The kicker to me is that these homes in our area list for sale from the mid-$700k’s for units in need of work to nearly a million-plus for those that have been nicely remodeled. For the record, we’re renting a unit that was updated with inexpensive vinyl windows and vinyl bathroom tiles but at least has a nicely updated kitchen, layout and walnut floors and our landlords recently paid just over $900k for the privilege of leasing it to us. This might explain the presence in the area of so many families with school-aged kids as that’s the cheapest price in the whole city that I guess you can pay to get your offspring into Newport schools. I’d imagine too that there are parents here that rent like us but no doubt their kids are sworn to secrecy. I can sympathize as I sometimes find myself needlessly adding when asked if we own our unit that although we don’t, we’re trying to unload a condominium that we do own in San Francisco, you know, one of America’s most expensive cities, and that we also have a vacation home out in the desert in dignified Rancho Mirage and not party-town Palm Springs. Less than two months here and I’m already showing signs of an affluenza infection. Thankfully, I’ve got an ample supply of the antidote at home: Fred.

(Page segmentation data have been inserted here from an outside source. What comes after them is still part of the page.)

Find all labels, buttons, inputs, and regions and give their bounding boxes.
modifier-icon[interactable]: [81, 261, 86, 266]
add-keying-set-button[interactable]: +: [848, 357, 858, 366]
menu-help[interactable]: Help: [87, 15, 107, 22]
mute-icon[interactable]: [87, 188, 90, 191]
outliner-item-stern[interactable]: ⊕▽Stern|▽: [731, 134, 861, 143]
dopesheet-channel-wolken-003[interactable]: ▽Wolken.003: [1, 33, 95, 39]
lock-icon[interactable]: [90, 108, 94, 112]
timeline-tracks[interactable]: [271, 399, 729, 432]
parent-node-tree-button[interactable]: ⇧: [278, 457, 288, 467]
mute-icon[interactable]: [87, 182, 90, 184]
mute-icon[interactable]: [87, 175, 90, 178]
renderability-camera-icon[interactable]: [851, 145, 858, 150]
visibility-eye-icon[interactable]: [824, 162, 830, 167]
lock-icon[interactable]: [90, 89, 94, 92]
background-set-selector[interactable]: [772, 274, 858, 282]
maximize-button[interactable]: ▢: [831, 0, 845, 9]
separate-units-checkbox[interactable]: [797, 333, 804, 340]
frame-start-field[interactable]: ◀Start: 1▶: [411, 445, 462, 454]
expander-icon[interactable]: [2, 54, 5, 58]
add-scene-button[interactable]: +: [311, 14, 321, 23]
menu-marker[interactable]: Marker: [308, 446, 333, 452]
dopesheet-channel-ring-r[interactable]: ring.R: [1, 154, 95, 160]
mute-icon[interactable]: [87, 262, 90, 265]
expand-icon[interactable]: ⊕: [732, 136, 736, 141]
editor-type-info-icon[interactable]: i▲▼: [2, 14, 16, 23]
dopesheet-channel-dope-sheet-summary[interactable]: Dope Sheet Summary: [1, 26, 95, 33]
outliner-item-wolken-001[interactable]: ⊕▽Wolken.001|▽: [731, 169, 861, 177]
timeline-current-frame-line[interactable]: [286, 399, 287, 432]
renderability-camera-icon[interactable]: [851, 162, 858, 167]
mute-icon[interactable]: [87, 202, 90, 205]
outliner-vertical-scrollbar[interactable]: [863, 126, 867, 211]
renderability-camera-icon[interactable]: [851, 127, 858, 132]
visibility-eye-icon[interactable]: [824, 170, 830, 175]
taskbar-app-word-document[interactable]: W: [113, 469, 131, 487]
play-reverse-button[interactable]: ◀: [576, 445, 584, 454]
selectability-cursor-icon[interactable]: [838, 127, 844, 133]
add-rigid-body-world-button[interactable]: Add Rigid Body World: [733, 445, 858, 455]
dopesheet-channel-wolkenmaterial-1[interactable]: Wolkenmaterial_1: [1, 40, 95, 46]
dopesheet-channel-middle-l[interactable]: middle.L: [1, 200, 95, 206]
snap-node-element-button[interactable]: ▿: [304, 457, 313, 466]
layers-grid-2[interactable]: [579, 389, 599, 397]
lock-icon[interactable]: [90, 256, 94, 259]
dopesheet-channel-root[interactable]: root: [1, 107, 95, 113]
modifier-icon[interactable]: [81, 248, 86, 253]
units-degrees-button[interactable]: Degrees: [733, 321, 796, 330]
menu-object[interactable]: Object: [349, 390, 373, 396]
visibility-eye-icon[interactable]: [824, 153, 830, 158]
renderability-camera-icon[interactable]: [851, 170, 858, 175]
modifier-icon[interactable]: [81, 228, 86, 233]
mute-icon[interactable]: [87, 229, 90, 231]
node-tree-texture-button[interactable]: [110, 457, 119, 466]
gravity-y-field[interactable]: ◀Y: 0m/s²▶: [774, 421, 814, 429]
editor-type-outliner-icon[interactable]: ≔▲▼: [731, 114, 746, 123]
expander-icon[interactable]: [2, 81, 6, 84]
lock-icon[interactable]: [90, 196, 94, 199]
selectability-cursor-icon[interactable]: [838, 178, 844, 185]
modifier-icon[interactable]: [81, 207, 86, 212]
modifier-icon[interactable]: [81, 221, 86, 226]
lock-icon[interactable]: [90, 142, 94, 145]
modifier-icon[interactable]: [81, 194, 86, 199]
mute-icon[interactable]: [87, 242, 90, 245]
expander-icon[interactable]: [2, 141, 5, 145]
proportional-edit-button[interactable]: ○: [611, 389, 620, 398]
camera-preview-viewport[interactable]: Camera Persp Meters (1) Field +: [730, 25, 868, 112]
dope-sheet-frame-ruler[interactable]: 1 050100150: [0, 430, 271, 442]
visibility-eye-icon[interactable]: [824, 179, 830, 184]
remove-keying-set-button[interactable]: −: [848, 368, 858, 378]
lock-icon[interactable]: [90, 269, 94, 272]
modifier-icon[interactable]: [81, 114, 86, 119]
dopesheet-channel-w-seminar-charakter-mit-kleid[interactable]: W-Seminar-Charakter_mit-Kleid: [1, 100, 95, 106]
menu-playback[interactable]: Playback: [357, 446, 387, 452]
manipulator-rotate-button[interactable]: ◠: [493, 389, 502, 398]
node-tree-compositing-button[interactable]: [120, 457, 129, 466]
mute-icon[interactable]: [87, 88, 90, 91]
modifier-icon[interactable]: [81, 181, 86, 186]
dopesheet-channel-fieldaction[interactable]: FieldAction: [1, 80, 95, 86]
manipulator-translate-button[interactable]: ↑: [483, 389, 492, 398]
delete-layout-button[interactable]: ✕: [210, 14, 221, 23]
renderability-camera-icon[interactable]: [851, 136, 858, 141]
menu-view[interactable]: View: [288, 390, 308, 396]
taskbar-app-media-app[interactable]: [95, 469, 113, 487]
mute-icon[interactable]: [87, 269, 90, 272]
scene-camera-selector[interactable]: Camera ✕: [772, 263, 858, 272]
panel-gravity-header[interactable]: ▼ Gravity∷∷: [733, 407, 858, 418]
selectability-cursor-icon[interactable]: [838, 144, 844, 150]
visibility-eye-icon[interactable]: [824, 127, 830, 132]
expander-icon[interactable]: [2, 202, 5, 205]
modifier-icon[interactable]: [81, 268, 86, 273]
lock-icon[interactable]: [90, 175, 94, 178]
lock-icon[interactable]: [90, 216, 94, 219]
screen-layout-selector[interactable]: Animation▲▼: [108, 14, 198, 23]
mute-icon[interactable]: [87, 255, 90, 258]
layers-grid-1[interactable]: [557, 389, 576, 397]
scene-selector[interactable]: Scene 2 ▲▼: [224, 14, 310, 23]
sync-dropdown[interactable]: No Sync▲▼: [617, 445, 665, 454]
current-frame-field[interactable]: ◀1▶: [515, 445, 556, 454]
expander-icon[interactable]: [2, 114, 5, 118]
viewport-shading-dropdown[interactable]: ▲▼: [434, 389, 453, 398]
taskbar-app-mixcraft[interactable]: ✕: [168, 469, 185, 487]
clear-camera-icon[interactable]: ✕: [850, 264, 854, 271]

I sort of feel sad for these kids who have patios instead of yards and who live intermittently amongst retirees and displaced gay guys. I’d think that if I were a parent I’d be plenty satisfied with one of the myriad of inland communities in Orange County that boast Reality TV-worthy schools, a decent yard and ample square feet for the same money that gets you a seventies-style condominium townhouse where we live . I wonder too if at nearby Corona del Mar High School (go Sea Kings! go Sea Queens!) if there’s any socio-economic separation as a result of the disparity between the kids who live in the high six-figure condos “around here” and those who live in the low-to-mid seven digit houses “over there” and if those six-figure daughters who have even ever heard it, empathize with the Johnny Rivers song.